Bangsa Arab terdahulu pada masa Jahiliah memiliki tradisi berpuasa beberapa hari yang dimulai pada pertengahan bulan Sya'ban untuk menyambut musim panas dan sarana mendekatkan diri kepada tuhan mereka.

Dalam kitab perjanjian lama dijelaskan banyak peristiwa puasa yang dilakukan oleh para nabi, seperti Nabi Yehezkiel, Daniel, dan Daud.
Seluruh kitab suci samawi diturunkan pada bulan Ramadhan. Islam sangat memuliakan dan mengutamakan bulan itu dibandingkan dengan bulan-bulan lainnya.



BANYAK buku klasik dan modern yang membahas secara terpadu bahwa bulan Ramadhan merupakan bulan penuh kemuliaan pada masa Jahiliah dan sangat dikenal oleh berbagai bangsa dan agama terdahulu sebelum Islam datang. Islamlah satu-satunya agama yang mewajibkan puasa sebulan penuh pada bulan itu. Hal itu diperkuat melalui firman Allah Subhanahu wa Ta’ala,

“Hai orang-orang yang beriman, diwajibkan atas kamu berpuasa sebagaimana diwajibkan atas orang-orang sebelum kamu agar kamu bertakwa.” (al-Baqarah: 183)

Bangsa Arab terdahulu pada masa Jahiliah memiliki tradisi berpuasa beberapa hari yang dimulai pada pertengahan bulan Sya’ban untuk menyambut musim panas dan sarana mendekatkan diri kepada tuhan mereka. Mereka pun menjadikan musim panas sebagai musim subur dan waktu untuk bercocok tanam. Oleh karena itu, banyak dari mereka yang berpindah-pindah untuk mengekspresikan bahasa dan kesusasteraan pada saat itu.

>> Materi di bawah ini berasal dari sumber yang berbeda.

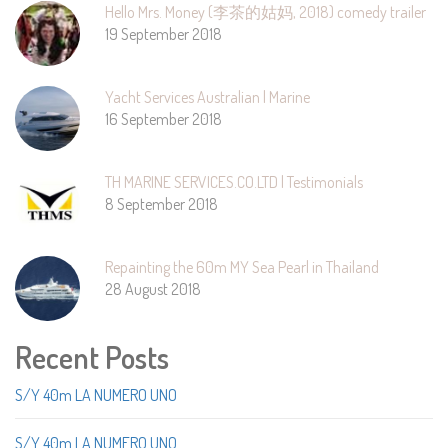
Hello Mrs. Money (李茶的姑妈, 2018) comedy trailer
19 September 2018
Yacht Services Australian | Marine
16 September 2018
TH MARINE SERVICES.CO.LTD | Testimonials
8 September 2018
Repainting the 60m MY Sea Pearl in Thailand
28 August 2018
Recent Posts
S/Y 40m LA NUMERO UNO
S/Y 40m LA NUMERO UNO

Jika kita membaca karya Syekh Baquri tentang kesusasteraan Arab kuno, yang berjudul Ma’as Shaimin, ada catatan yang menjelaskan bahwa bangsa Arab pada masa Jahiliah sebelum Nabi Muhammad Shalallaahu ‘Alaihi Wasallam diutus, telah mengenal ash-shiyam atau puasa, yang berarti berpindah-pindahnya orang dalam bersyair dan berpantun yang disampaikan oleh kaum muda dari para sesepuhnya. Arti lain dari puasa pada masa itu adalah menahan gerak, baik yang dilakukan oleh hewan, benda mati, maupun manusia. Itulah maksud yang disebutkan dalam budaya bahasa Arab kuno, seperti ungkapan syair berikut ini,

“Kuda yang berpuasa dan ada yang tidak berpuasa yang menebarkan debu, dan kuda dengan tali kekang yang ditarik di mulutnya”

Penyair tersebut membagi tiga macam kuda. Pertama, kuda yang berpuasa di kandangnya dan tidak bergerak. Kedua, kuda yang menebarkan debu sebelum dimulai pertempuran, dan ketiga kuda yang ditarik tali kekangnya untuk masuk ke dalam medan pertempuran.

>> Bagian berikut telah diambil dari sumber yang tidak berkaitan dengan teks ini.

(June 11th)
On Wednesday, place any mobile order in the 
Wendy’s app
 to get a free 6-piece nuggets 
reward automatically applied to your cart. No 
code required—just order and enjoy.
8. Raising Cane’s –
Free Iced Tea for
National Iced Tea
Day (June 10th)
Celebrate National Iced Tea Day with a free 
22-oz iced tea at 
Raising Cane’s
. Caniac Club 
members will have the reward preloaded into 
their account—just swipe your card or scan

Ada banyak syair pada masa Jahiliah yang menggambarkan shiyamurrih `puasa angin’. Maksud dari puasa angin adalah tunduk dan tidak bergerak, seperti orang yang mengatakan dalam bait syair shamatis syamsu `matahari berpuasa’. Artinya bahwa matahari itu ada, namun tidak bergeser dari tempatnya karena dalam posisi tegak lurus. Alat katrol digambarkan dengan berpuasa ketika berhenti dan tidak berputar mengeluarkan ember dari dalam sumur. Sebagaimana dikatakan dalam syair,

Seburuk-buruk ember adalah yang terus dipakal; tanpa diganti
Seburuk-buruk alat katrol, jika tidak berfungsi

Artinya adalah bahwa ember kecil yang terus dipakai pemiliknya dan tidak ada pengganti, diumpamakan dengan ember yang buruk dan katrol yang tidak dapat berputar adalah katrol yang buruk, menurut bangsa Arab pada masa Jahiliah.

Orang Arab juga menggunakan kata shiyam untuk tempat berdirinya kuda tanpa melakukan gerakan apa pun. Kata itu juga dipakai pada tempat yang ada di langit, tempat timbulnya bintang kecil bagi orang yang memandangnya, seakan-akan bintang itu tergantung, tidak berubah ataupun hilang, karena dari sudut pandangnya ia tetap di posisinya dan tidak bergerak. Itulah perkataan seorang yang cerdas dalam menggambarkan panjangnya malam. la menggambarkan di dalam syairnya bahwa sekumpulan bintang yang dikenal dengan bintang kecil tetap pada posisinya, tidak bergerak, seakan-akan terikat dengan batu besar dan talinya terbuat dari serabut yang kuat.

Kata as-shiyam disebutkan di dalam Al-Qur’an. Dari segi bahasa, dalam firman Allah Subhanahu wa Ta’ala, melalui mulut Maryam a.s.,

“… aku telah bernazar berpuasa untuk Yang Maha Pemurah, maka aku tidak akan berbicara dengan seorang manusia pun pada hari ini.” (Maryam: 26)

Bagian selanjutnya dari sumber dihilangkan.